In their cohort, investigators performed Bayley-III scale of infant development tests (BSITD III) with 50 breastfed infants aged 24 months. In parallel, they analysed HMO concentrations in their cohort's milk samples at one and six months postpartum. The BSITD III scores were statistically modelled for associations with HMO concentrations. With this approach, 2'‑FL concentrations in human milk at one month postpartum correlated with better BSITD III scores later. From this, authors concluded that 2'‑FL positively influenced cognitive development during the first month of life. The 2'‑FL concentrations in six months milk did not correlate with cognitive outcomes. From this, the investigators concluded that 2'‑FL had no effect on cognition at six months. The authors suggestedthat the first month of life was a sensitive period for positive effects of 2'‑FL on cognitive development (Berger et al. 2020). The effect of other HMO isoforms in the milk samples was not further considered.

Cho and colleagues quantified HMO in milk samples of healthy breastfeeding mothers from two cohort studies. Additionally, they assessed the cognitive development of n=99 infants, aged between three and 24 months via Mullen Scales of Early Learning score. The investigators related the test scores to HMO concentrations in the corresponding milk samples.
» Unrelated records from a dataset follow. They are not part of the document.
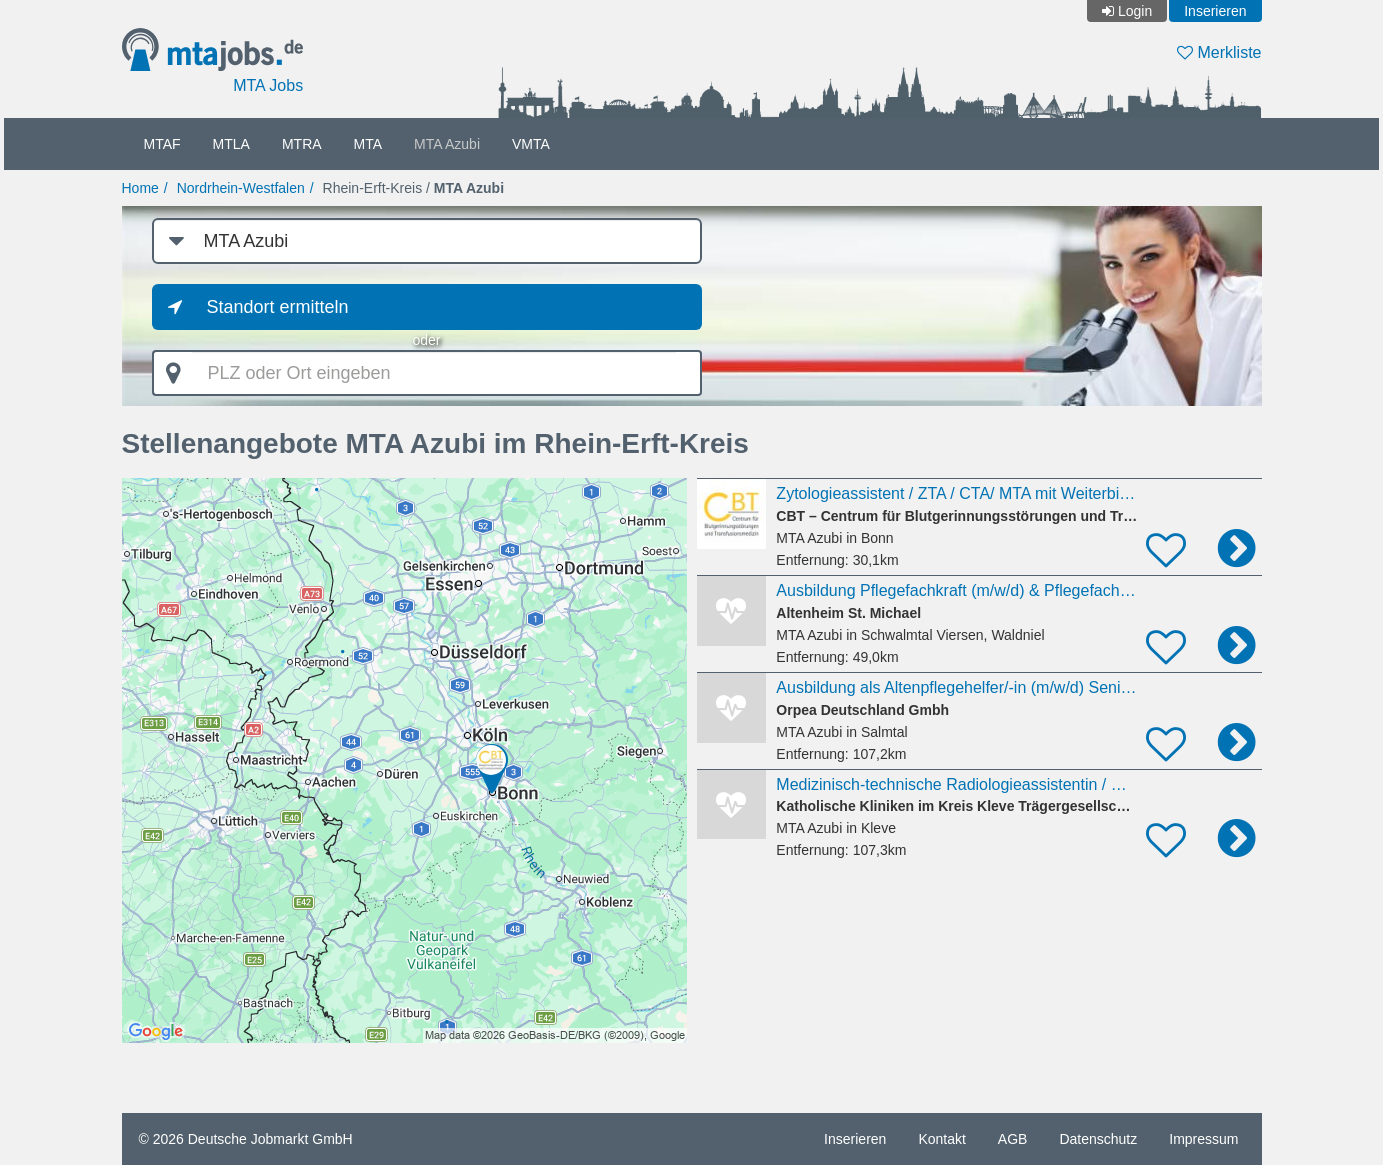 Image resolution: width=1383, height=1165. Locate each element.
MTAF (162, 144)
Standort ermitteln (278, 307)
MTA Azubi (447, 144)
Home (140, 188)
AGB (1013, 1139)
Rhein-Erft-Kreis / (414, 188)
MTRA (302, 144)
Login (1135, 11)
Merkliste (1219, 52)
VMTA (531, 144)
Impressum (1203, 1139)
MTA (368, 144)
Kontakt (941, 1139)
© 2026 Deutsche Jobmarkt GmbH (246, 1139)
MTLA (231, 144)
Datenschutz (1098, 1139)
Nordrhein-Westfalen (241, 188)
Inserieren (1215, 11)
They reported a positive association between better cognitive score results and high 3'‑SL concentrations in these cohort's milk samples (Cho et al. 2020).
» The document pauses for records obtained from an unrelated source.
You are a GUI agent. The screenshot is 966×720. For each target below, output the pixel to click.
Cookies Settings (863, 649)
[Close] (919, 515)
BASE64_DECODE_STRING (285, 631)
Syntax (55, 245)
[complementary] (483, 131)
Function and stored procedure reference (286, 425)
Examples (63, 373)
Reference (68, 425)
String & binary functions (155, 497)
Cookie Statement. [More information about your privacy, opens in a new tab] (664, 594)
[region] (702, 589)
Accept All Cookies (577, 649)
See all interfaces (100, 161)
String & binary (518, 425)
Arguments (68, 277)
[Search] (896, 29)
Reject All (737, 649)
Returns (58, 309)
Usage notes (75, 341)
Different HMO isoforms are allowed to be added to infant and follow-on formulas  in the European Union: 2'‑FL and lacto‑N‑neotetraose (LNnT), difucosyllactose (DiFL) and lacto-N-tetraose (LNT) are allowed as ingredients for infant and follow-on formulas, respectively. The permission for 3'‑SL and 6'‑sialyllactose (6'‑SL) are pending (EFSA NDA 2020b, 2020a). Some researchers examined potential effects of HMO blends rather than those of isolated isoforms (Hauser et al. 2020a; Hauser et al. 2020d). This approach reflects that human milk contains a cluster of 150-200 HMO isoforms (Bode 2012). Since 2020, two clinical trials are ongoing with infant formulas containing blends of five HMO (2'‑FL, DiFL, LNT, 3’‑SL, 6'‑SL) that examine effects on cognitive development and hope to shed light into the topic in a few years (Clinicaltrials.gov 2020a, 2020b).
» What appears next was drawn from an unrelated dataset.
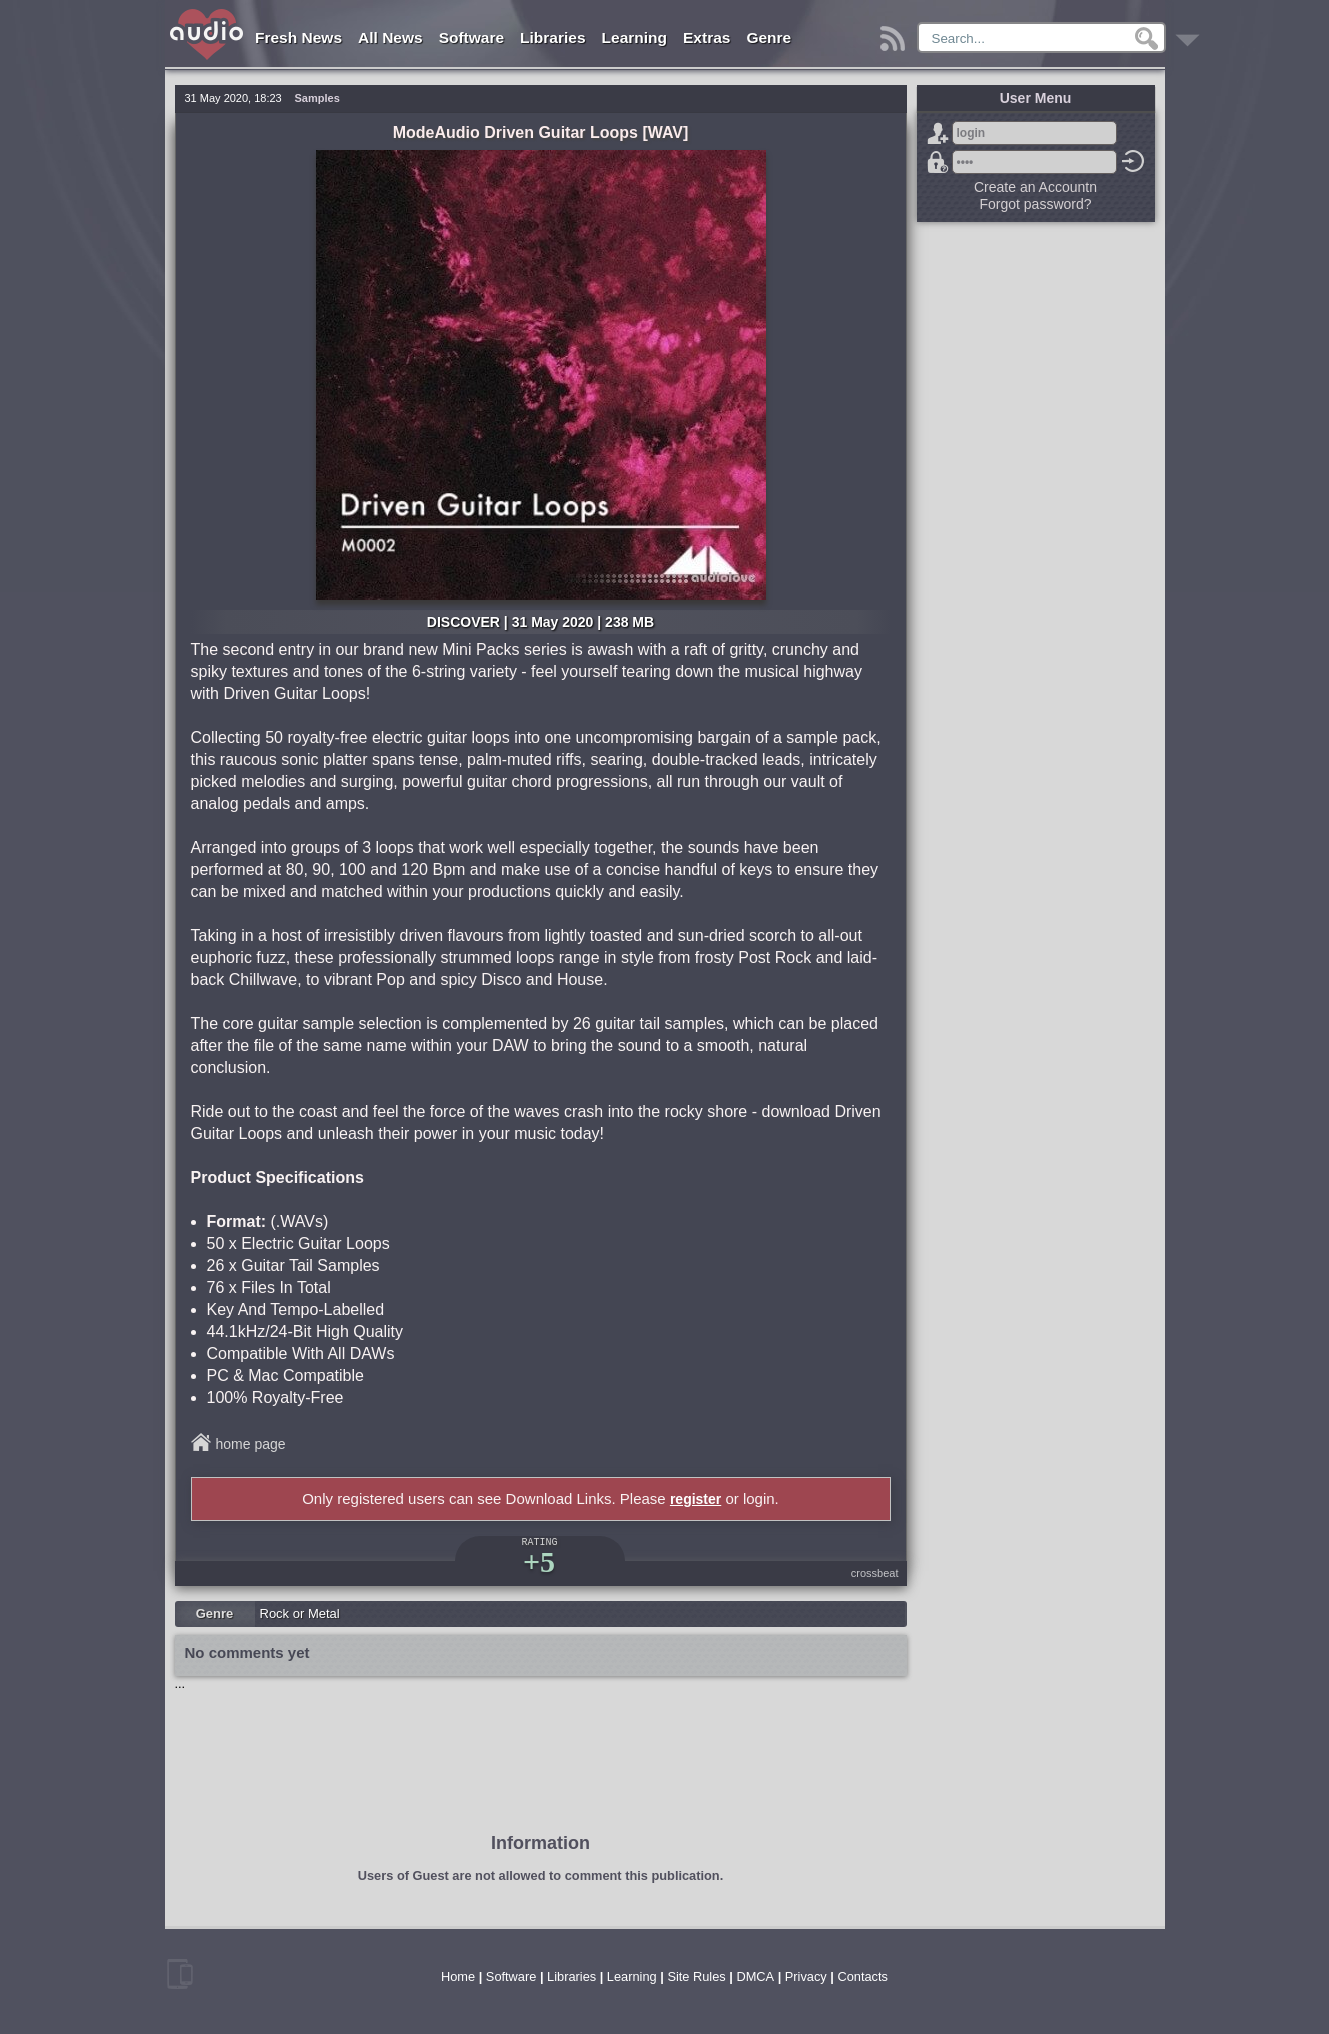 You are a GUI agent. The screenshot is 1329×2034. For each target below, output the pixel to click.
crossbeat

Animal studies support the potential role of 2'‑FL and sialylated HMO for cognitive development. Mice receiving milk enriched with 3'‑SL and 6’‑SL showed better memory and attention behaviour than mice fed with milk not enriched with 3'‑SL and 6’‑SL (Hauser et al. 2020c). Feeding rats with 6'‑SL enhanced cognitive abilities compared to rats fed sialic acid free foods (Oliveros et al. 2018). Likewise, feeding 2'‑FL to rodents improved their learning, memory, and attention behaviour (Oliveros et al. 2016; Vázquez et al. 2015). In minipigs, the blend of 2'-FL, DiFL, LNnT, and LNT resulted in improved cognitive outcomes. Blends of 3'‑SL and 6'‑SL and a mixture of 2'-FL, 3'-SL, 6'-SL similarly improved cognitive results in this animal model (Hauser et al. 2020a).

In conclusion, HMO intake seems to enhance cognitive development in animals and possibly in humans. Results from observational cohorts and preclinical studies sound promising but require confirmation in more studies and clinical trials.